IZ)%W(BYA9I6~H%@_GE(5.png

Then I uploaded the crawler to Github and sent it to the interviewer, happily waiting for work to finish begging for food! But the prime!!!!! Interviewer: HMM, good! It actually worked! What are your salary expectations? Me: Hey, this I have no experience. You can just send me six or seven thousand! Interviewer: Well, you have no experience and we can only pay you according to the standard of a fresh graduate. I: have no matter have no matter, salary is not important. The most important first let me into this industry to accumulate experience! After a while Interviewer: Actually… Our boss says you’re poor at basics, even though you’re good at self-learning. But do you understand data structures and algorithms? Me: No… Interviewer: Actually, we have already developed the crawler. The next step is to develop the log analysis and recommendation system. Me:…

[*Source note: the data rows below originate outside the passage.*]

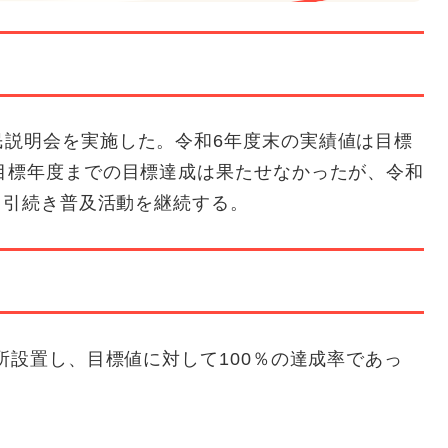
民説明会を実施した。令和6年度末の実績値は目標
目標年度までの目標達成は果たせなかったが、令和
けて引続き普及活動を継続する。
所設置し、目標値に対して100％の達成率であっ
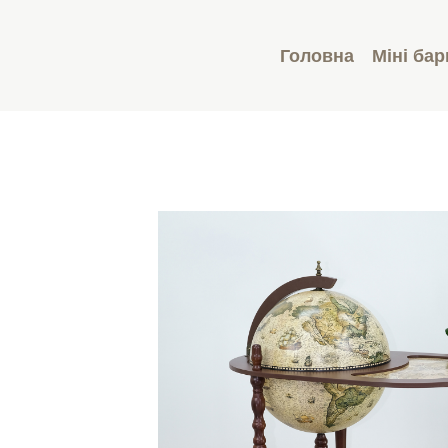
Головна
Міні бар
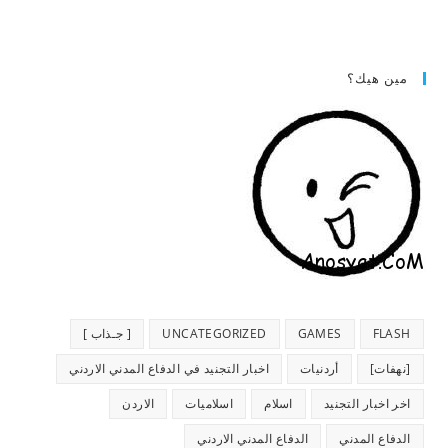
مين هيك؟
FLASH
GAMES
UNCATEGORIZED
[ جـذاب ]
[نهفات]
أردنيات
اخبار التجنيد في الدفاع المدني الاردني
اخر اخبار التجنيد
اسلام
اسلاميات
الاردن
الدفاع المدني
الدفاع المدني الاردني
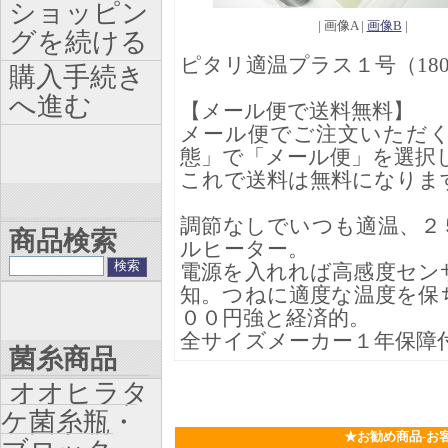
ショッピン
| 画像A |
画像B
|
グを続ける
ピタリ適温プラス１号（180
購入手続き
へ進む
【メール便で送料無料】
メール便でご注文いただ
態」で「メール便」を選択
これで送料は無料になりま
調節なしでいつも適温、２
商品検索
ルヒーター。
電源を入れれば高感度セン
知。つねに適度な温度を保
００円強と経済的。
全サイズメーカー１年保障
菌糸商品
オオヒラタ
ケ菌糸瓶・
★お勧め商品-お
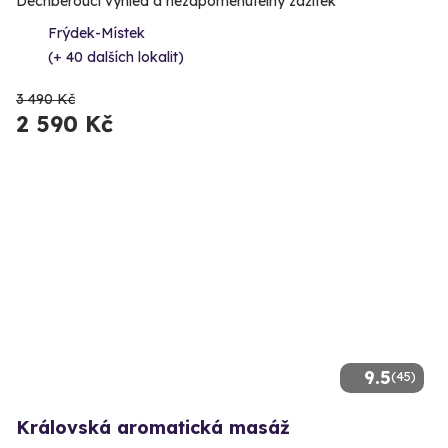
Dechberoucí výhled a nezapomenutelný zážitek
Frýdek-Místek
(+ 40 dalších lokalit)
3 490 Kč
2 590 Kč
9.5
(45)
Královská aromatická masáž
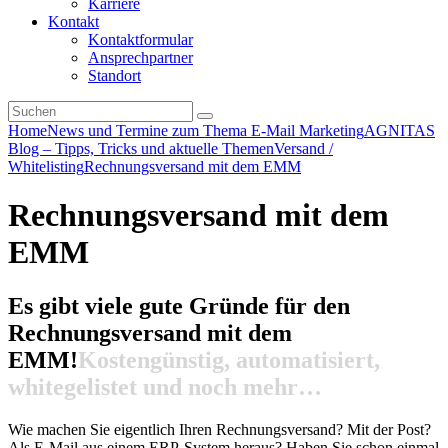
Karriere
Kontakt
Kontaktformular
Ansprechpartner
Standort
Home
News und Termine zum Thema E-Mail Marketing
AGNITAS
Blog – Tipps, Tricks und aktuelle Themen
Versand /
Whitelisting
Rechnungsversand mit dem EMM
Rechnungsversand mit dem
EMM
Es gibt viele gute Gründe für den
Rechnungsversand mit dem
EMM!
Kostengünstig, automatisiert,
whitegelistet und noch mehr…
Wie machen Sie eigentlich Ihren Rechnungsversand? Mit der Post?
Als E-Mail aus einem ERP-System heraus? Haben Sie schon einmal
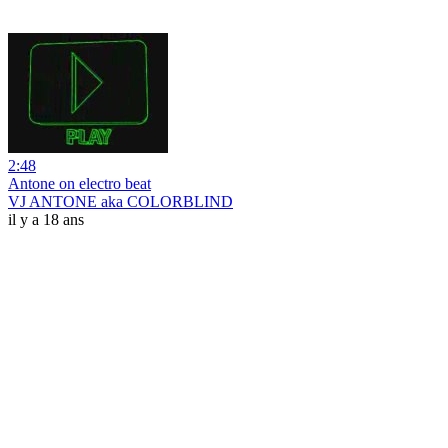
2:48
Antone on electro beat
VJ ANTONE aka COLORBLIND
il y a 18 ans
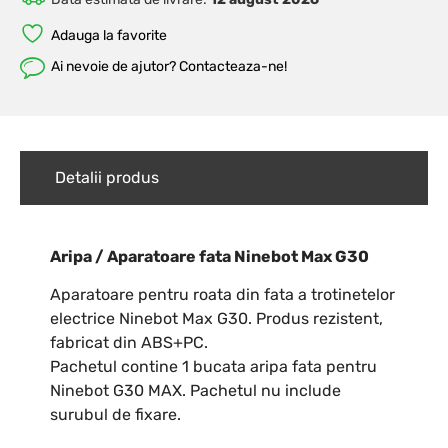
Adauga la favorite
Ai nevoie de ajutor? Contacteaza-ne!
Detalii produs
Aripa / Aparatoare fata Ninebot Max G30
Aparatoare pentru roata din fata a trotinetelor
electrice Ninebot Max G30. Produs rezistent,
fabricat din ABS+PC.
Pachetul contine 1 bucata aripa fata pentru
Ninebot G30 MAX. Pachetul nu include
surubul de fixare.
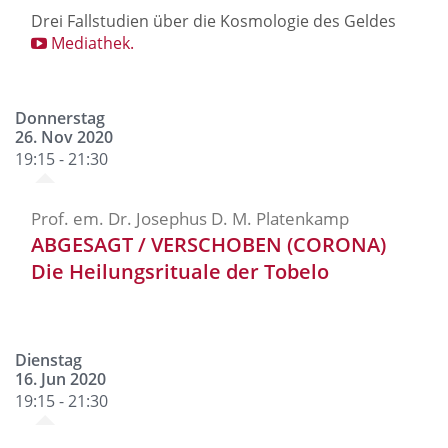
Drei Fallstudien über die Kosmologie des Geldes
Mediathek.
Donnerstag
26. Nov 2020
19:15 - 21:30
Prof. em. Dr. Josephus D. M. Platenkamp
ABGESAGT / VERSCHOBEN (CORONA)
Die Heilungsrituale der Tobelo
Dienstag
16. Jun 2020
19:15 - 21:30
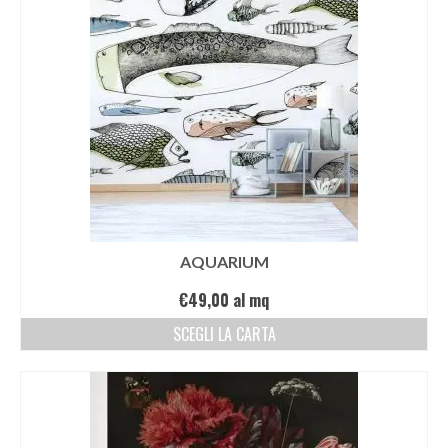
AQUARIUM
€
49,00
al mq
SCEGLI LA CARTA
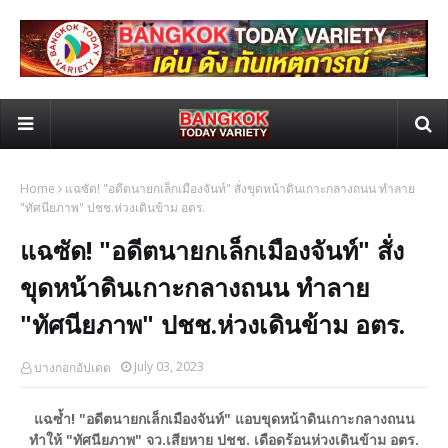
Home
แฉซัด! "อดีตนายกเล็กเมืองจันท์" สั่งขุดหน้าดินเกาะกลางถนน ทำลาย
"ทัศนียภาพ" ปชช.ห่วงเดินข้าม อตร.
แฉซัด! "อดีตนายกเล็กเมืองจันท์" สั่ง
ขุดหน้าดินเกาะกลางถนน ทำลาย
"ทัศนียภาพ" ปชช.ห่วงเดินข้าม อตร.
July 03, 2023
บางกอกอัปเดต
แฉซ้ำ! "อดีตนายกเล็กเมืองจันท์" แอบขุดหน้าดินเกาะกลางถนน
ทำให้ "ทัศนียภาพ" จว.เสียหาย ปชช. เดือดร้อนห่วงเดินข้าม อตร.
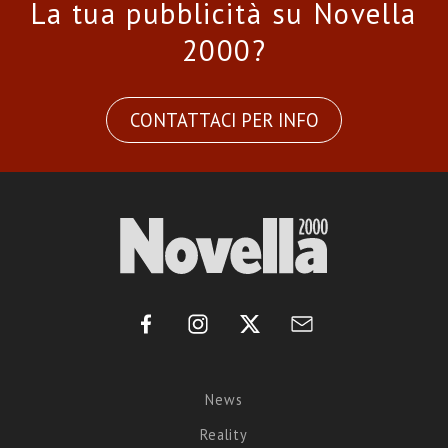
La tua pubblicità su Novella
2000?
CONTATTACI PER INFO
News
Reality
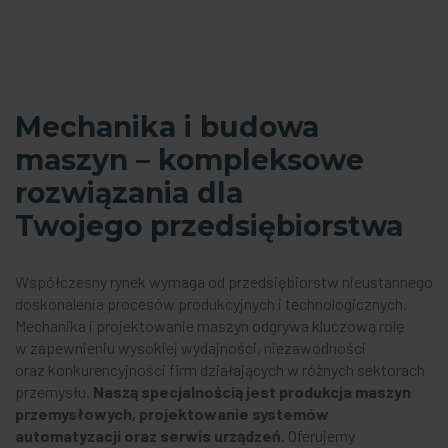
Mechanika i budowa
maszyn
– kompleksowe
rozwiązania dla
Twojego przedsiębiorstwa
Współczesny rynek wymaga od przedsiębiorstw nieustannego
doskonalenia procesów produkcyjnych i technologicznych.
Mechanika i projektowanie maszyn odgrywa kluczową rolę
w zapewnieniu wysokiej wydajności, niezawodności
oraz konkurencyjności firm działających w różnych sektorach
przemysłu.
Naszą specjalnością jest
produkcja maszyn
przemysłowych,
projektowanie systemów
automatyzacji oraz serwis urządzeń
. Oferujemy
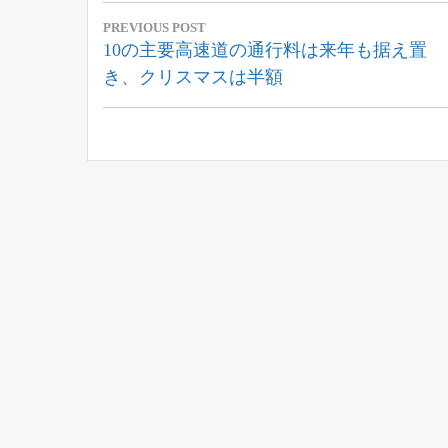
投
PREVIOUS POST
稿
Previous
10の主要高速道の通行料は来年も据え置
Post:
き、クリスマスは半額
ナ
ビ
ゲ
ー
シ
ョ
ン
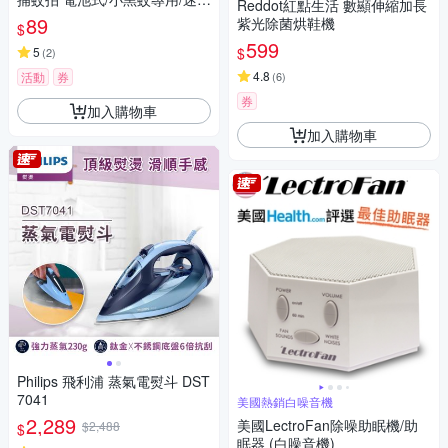
Reddot紅點生活 數顯伸縮加長
捕蚊拍/迷你電蚊拍/巴掌型捕蚊
89
紫光除菌烘鞋機
$
拍
599
$
5
(
2
)
4.8
活動
券
(
6
)
券
加入購物車
加入購物車
Philips 飛利浦 蒸氣電熨斗 DST
7041
美國熱銷白噪音機
2,289
美國LectroFan除噪助眠機/助
$2,488
$
眠器 (白噪音機)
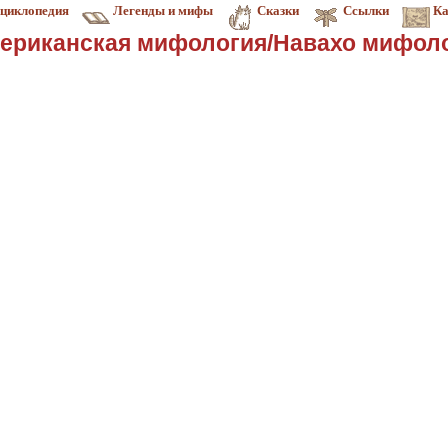
циклопедия
Легенды и мифы
Сказки
Ссылки
Ка
ериканская мифология/Навахо мифол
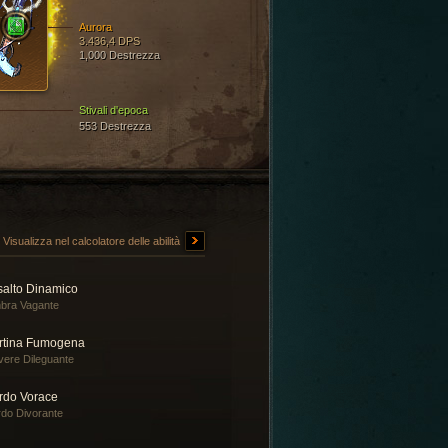
Aurora
3.436,4 DPS
1,000 Destrezza
Stivali d'epoca
553 Destrezza
Visualizza nel calcolatore delle abilità
salto Dinamico
bra Vagante
rtina Fumogena
vere Dileguante
rdo Vorace
do Divorante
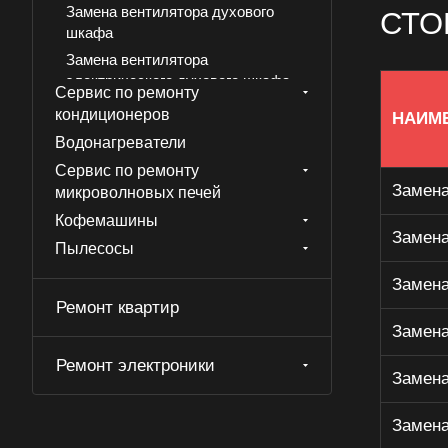
Замена вентилятора духового
СТО
шкафа
Замена вентилятора
электрического духового шкафа
Сервис по ремонту
Замена датчика температуры
кондиционеров
НАИМ
газового духового шкафа
Водонагреватели
Замена датчика температуры
Сервис по ремонту
духового шкафа
Замена
микроволновых печей
Замена датчика температуры
Кофемашины
электрического духового шкафа
Замена
Пылесосы
Замена двери газового духового
шкафа
Замена
Замена двери духового шкафа
Ремонт квартир
Замена двери электрического
Замена
духового шкафа духового шкафа
Ремонт электроники
Замена моторедуктора газового
Замена
духового шкафа
Замена моторедуктора духового
Замена
шкафа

So, I didn’t get the offer and continued begging… I don’t look at Tencent video, Tencent is useless to climb, put the source code up we learn next bar. Who love to climb their own climb, but also free from advertising. O (╥﹏╥)o When can I find a job?? Forget it, tomorrow I go to school front end, strive for before the end of the year when a cut diagram son!!

Related Posts

Go Speed Learning -Go Fiber Frame Scaffolding Notes – (1) : – Basic speed introduction to Fiber frame

Yarn resource scheduling, a must for an interview!

Interviewer: Tell me about CountDownLatch, CyclicBarrier, Semaphore?